== ACTIVITY ==
The count of lines with the string "tela" in the material is all that should be returned.

== RECORDED DATA ==
───

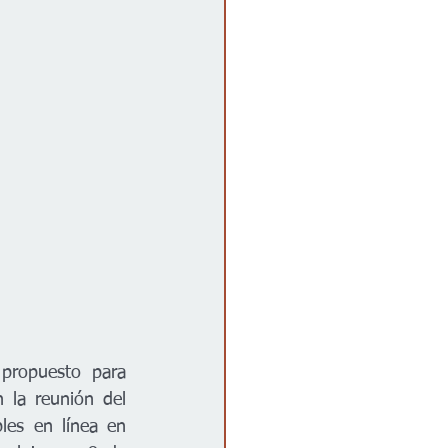
propuesto para 
la reunión del 
Concejo Municipal el 16 de julio de 2024. Los documentos están disponibles en línea en 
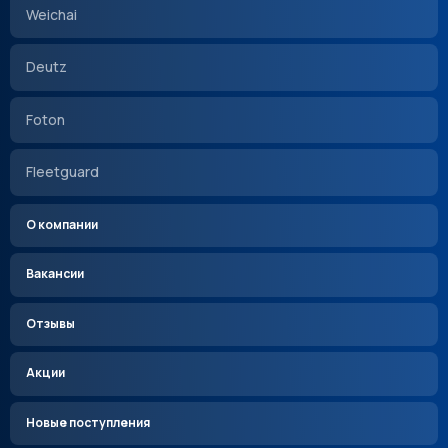
Weichai
Deutz
Foton
Fleetguard
О компании
Вакансии
Отзывы
Акции
Новые поступления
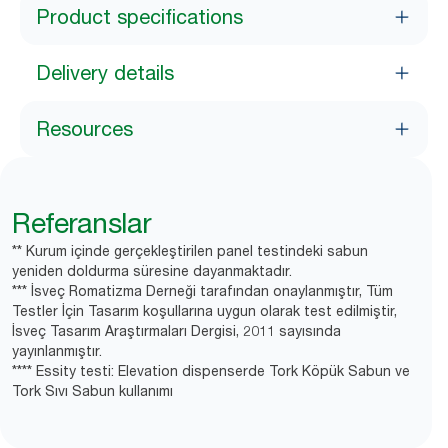
Product specifications
Delivery details
Resources
Referanslar
** Kurum içinde gerçekleştirilen panel testindeki sabun
yeniden doldurma süresine dayanmaktadır.
*** İsveç Romatizma Derneği tarafından onaylanmıştır, Tüm
Testler İçin Tasarım koşullarına uygun olarak test edilmiştir,
İsveç Tasarım Araştırmaları Dergisi, 2011 sayısında
yayınlanmıştır.
**** Essity testi: Elevation dispenserde Tork Köpük Sabun ve
Tork Sıvı Sabun kullanımı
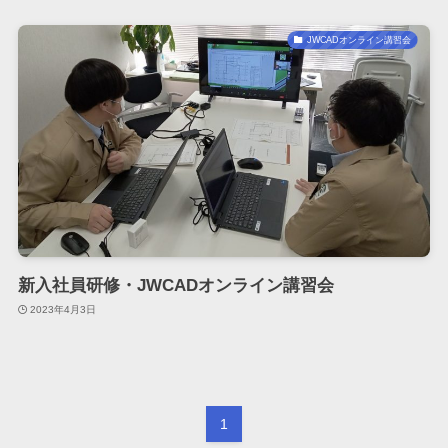
JWCADオンライン講習会
新入社員研修・JWCADオンライン講習会
2023年4月3日
1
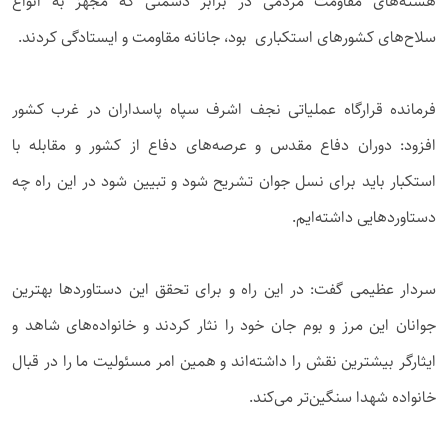
هسته‌های مقاومت مردمی در برابر دشمنی که مجهز به انواع
سلاح‌های کشورهای استکباری بود، جانانه مقاومت و ایستادگی کردند.
فرمانده قرارگاه عملیاتی نجف اشرف سپاه پاسداران در غرب کشور
افزود: دوران دفاع مقدس و عرصه‌های دفاع از کشور و مقابله با
استکبار باید برای نسل جوان تشریح شود و تبیین شود در این راه چه
دستاوردهایی داشته‌ایم.
سردار عظیمی گفت: در این راه و برای تحقق این دستاوردها بهترین
جوانان این مرز و بوم جان خود را نثار کردند و خانواده‌های شاهد و
ایثارگر بیشترین نقش را داشته‌اند و همین امر مسئولیت ما را در قبال
خانواده شهدا سنگین‌تر می‌کند.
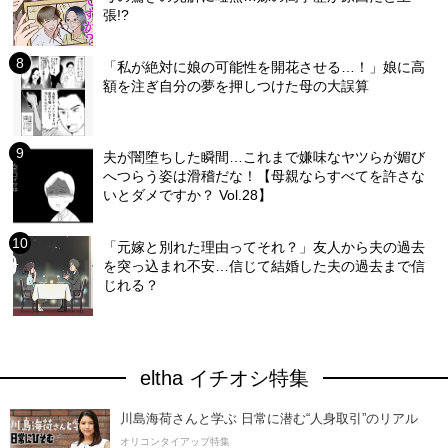
張!?
「私が絶対に娘の可能性を開花させる…！」娘に高
額を注ぎ自分の夢を押しつけた母の大誤算
夫が闇堕ちした瞬間…これまで嫌味なヤツらが媚び
へつらう姿は滑稽だな！【母親ならすべてを許さな
いとダメですか？ Vol.28】
「元嫁と別れた理由ってそれ？」友人から夫の過去
を突っ込まれ不安…信じて結婚した夫の過去まで信
じれる？
eltha イチオシ特集
川島海荷さんと学ぶ 日常に潜む“人身取引”のリアル
オリコンタイアップ特集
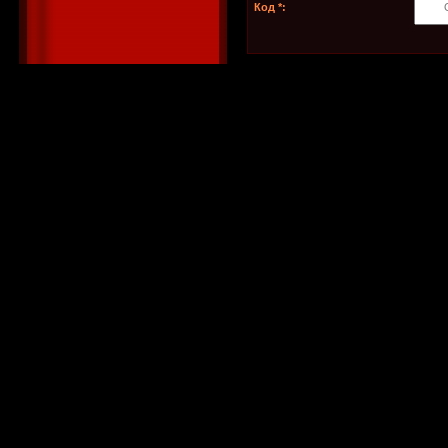
Код *:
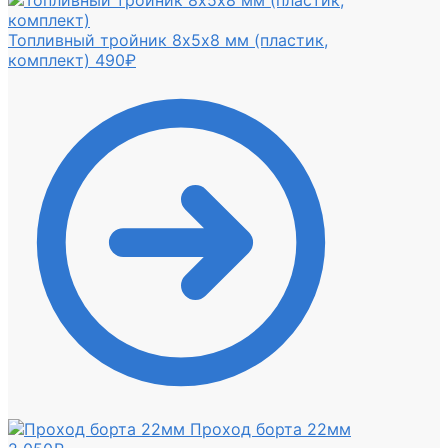
Топливный тройник 8х5х8 мм (пластик,
комплект)
490
₽
Проход борта 22мм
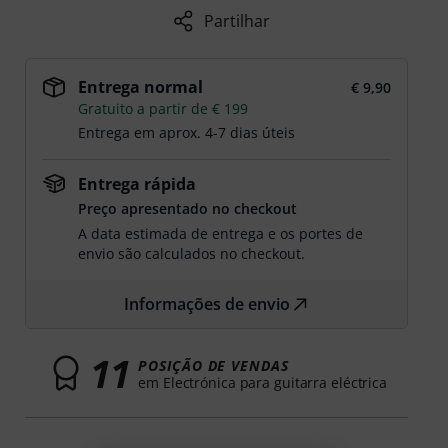
Partilhar
Entrega normal
€ 9,90
Gratuito a partir de € 199
Entrega em aprox. 4-7 dias úteis
Entrega rápida
Preço apresentado no checkout
A data estimada de entrega e os portes de
envio são calculados no checkout.
Informações de envio
11
POSIÇÃO DE VENDAS
em Electrónica para guitarra eléctrica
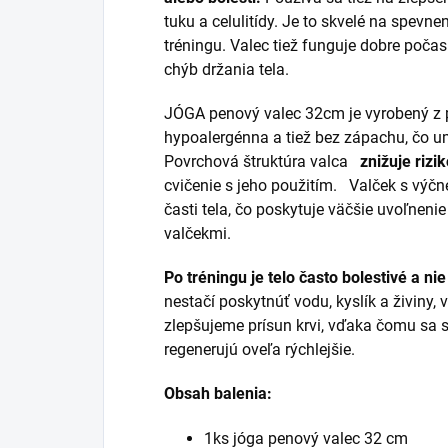
tuku a celulitídy. Je to skvelé na spevnen
tréningu. Valec tiež funguje dobre počas
chýb držania tela.
JÓGA penový valec 32cm je vyrobený z 
hypoalergénna a tiež bez zápachu, čo 
Povrchová štruktúra valca
znižuje riz
cvičenie s jeho použitím.
Valček s výčn
časti tela, čo poskytuje väčšie uvoľneni
valčekmi.
Po tréningu je telo často bolestivé a ni
nestačí poskytnúť vodu, kyslík a živiny,
zlepšujeme prísun krvi, vďaka čomu sa sv
regenerujú oveľa rýchlejšie.
Obsah balenia:
1ks jóga penový valec 32 cm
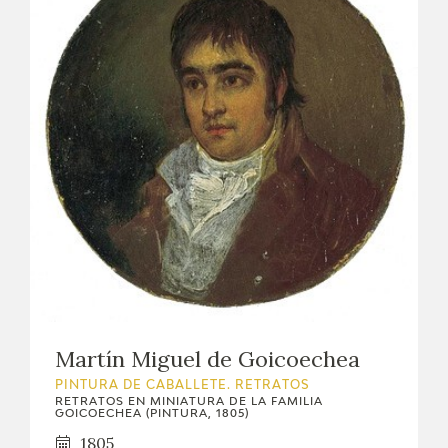
Martín Miguel de Goicoechea
PINTURA DE CABALLETE. RETRATOS
RETRATOS EN MINIATURA DE LA FAMILIA
GOICOECHEA (PINTURA, 1805)
1805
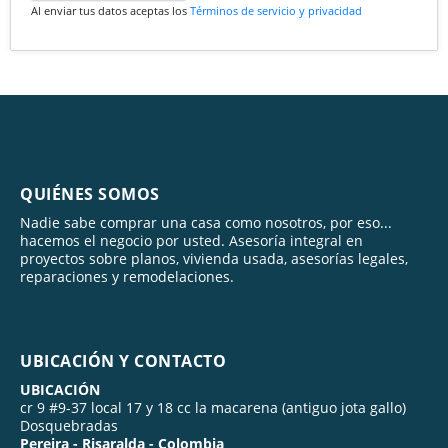
Al enviar tus datos aceptas los
Términos de servicio y privacidad
QUIÉNES SOMOS
Nadie sabe comprar una casa como nosotros, por eso...
hacemos el negocio por usted. Asesoría integral en
proyectos sobre planos, vivienda usada, asesorías legales,
reparaciones y remodelaciones.
UBICACIÓN Y CONTACTO
UBICACIÓN
cr 9 #9-37 local 17 y 18 cc la macarena (antiguo jota gallo)
Dosquebradas
Pereira - Risaralda - Colombia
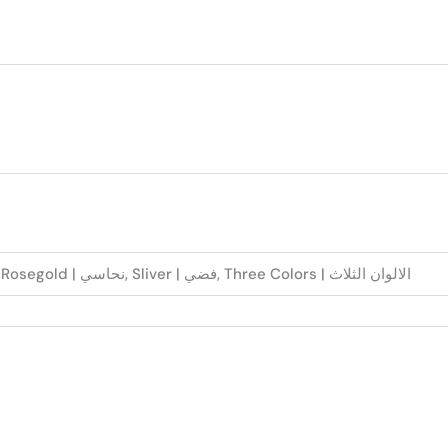
Gold | ذهبي, Rosegold | نحاسي, Sliver | فضي, Three Colors | الالوان الثلاث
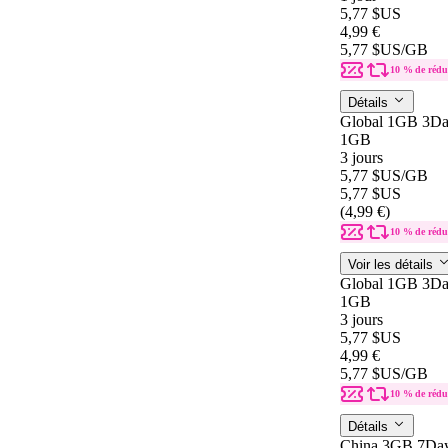
5,77 $US
4,99 €
5,77 $US
/GB
10 % de rédu
Détails
Global 1GB 3Da
1GB
3 jours
5,77 $US
/GB
5,77 $US
(4,99 €)
10 % de rédu
Voir les détails
Global 1GB 3Da
1GB
3 jours
5,77 $US
4,99 €
5,77 $US
/GB
10 % de rédu
Détails
China 3GB 7Da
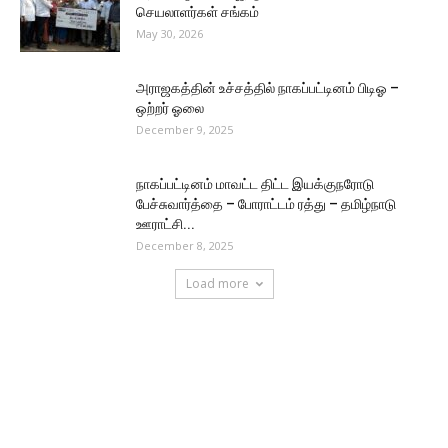
செயலாளர்கள் சங்கம்
May 30, 2026
அராஜகத்தின் உச்சத்தில் நாகப்பட்டினம் பிடிஓ –
ஒற்றர் ஓலை
December 9, 2025
நாகப்பட்டினம் மாவட்ட திட்ட இயக்குநரோடு
பேச்சுவார்த்தை – போராட்டம் ரத்து – தமிழ்நாடு
ஊராட்சி...
December 8, 2025
Load more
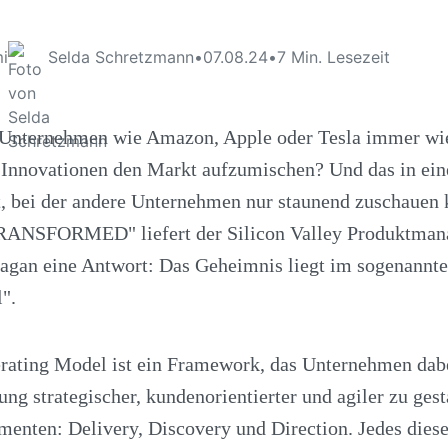
i
Selda Schretzmann
•
07.08.24
•
7
Min. Lesezeit
 Unternehmen wie Amazon, Apple oder Tesla immer wie
Innovationen den Markt aufzumischen? Und das in ein
, bei der andere Unternehmen nur staunend zuschauen 
RANSFORMED" liefert der Silicon Valley Produktman
agan eine Antwort: Das Geheimnis liegt im sogenannte
".
ating Model ist ein Framework, das Unternehmen dabei
ng strategischer, kundenorientierter und agiler zu gest
menten: Delivery, Discovery und Direction. Jedes dies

───

== RESPONSE TO THIS EXERCISE ==
2